Stored data:
━━━━━━━━━━━━━━━━

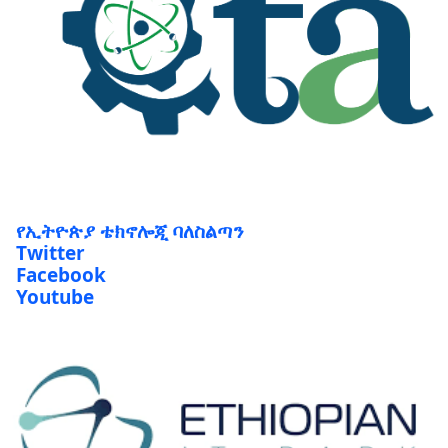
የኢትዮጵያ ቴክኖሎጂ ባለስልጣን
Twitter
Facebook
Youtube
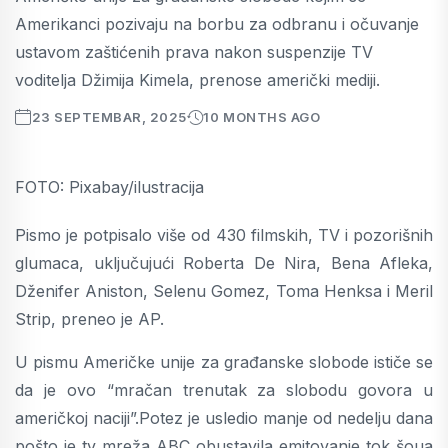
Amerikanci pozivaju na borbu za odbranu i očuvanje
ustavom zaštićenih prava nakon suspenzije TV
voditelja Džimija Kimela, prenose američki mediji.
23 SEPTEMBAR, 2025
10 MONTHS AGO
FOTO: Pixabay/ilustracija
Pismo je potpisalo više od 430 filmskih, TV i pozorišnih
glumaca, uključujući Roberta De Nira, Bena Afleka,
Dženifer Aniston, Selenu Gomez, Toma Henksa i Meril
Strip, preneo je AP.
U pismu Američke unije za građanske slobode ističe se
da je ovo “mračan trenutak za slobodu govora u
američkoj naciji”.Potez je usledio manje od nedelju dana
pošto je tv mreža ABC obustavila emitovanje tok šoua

━━━━━━━━━━━━━━━━

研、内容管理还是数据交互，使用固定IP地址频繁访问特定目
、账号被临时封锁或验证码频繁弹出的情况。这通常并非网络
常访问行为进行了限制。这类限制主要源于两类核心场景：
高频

━━━━━━━━━━━━━━━━

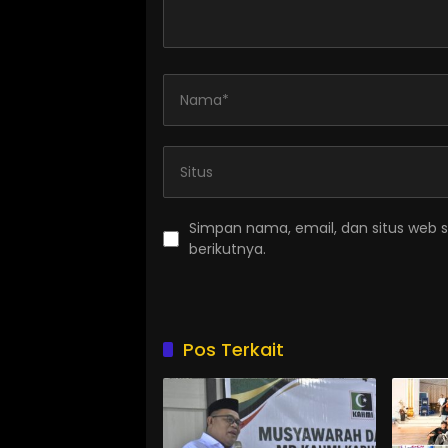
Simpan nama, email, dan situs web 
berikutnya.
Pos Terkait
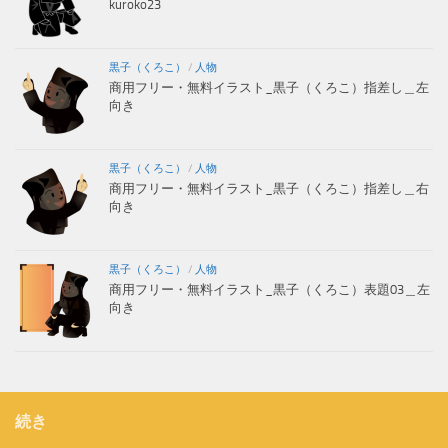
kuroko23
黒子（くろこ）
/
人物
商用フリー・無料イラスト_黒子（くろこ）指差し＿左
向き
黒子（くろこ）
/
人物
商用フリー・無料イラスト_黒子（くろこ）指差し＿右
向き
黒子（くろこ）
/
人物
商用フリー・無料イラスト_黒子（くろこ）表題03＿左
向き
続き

━━━━━━━━━━━━━━━━

Assignment:
Show all lines in the entries above where the word "商用フリー" appears.

Written answer:
商用フリー・無料イラスト_黒子（くろこ）指差し＿左
商用フリー・無料イラスト_黒子（くろこ）指差し＿右
商用フリー・無料イラスト_黒子（くろこ）表題03＿左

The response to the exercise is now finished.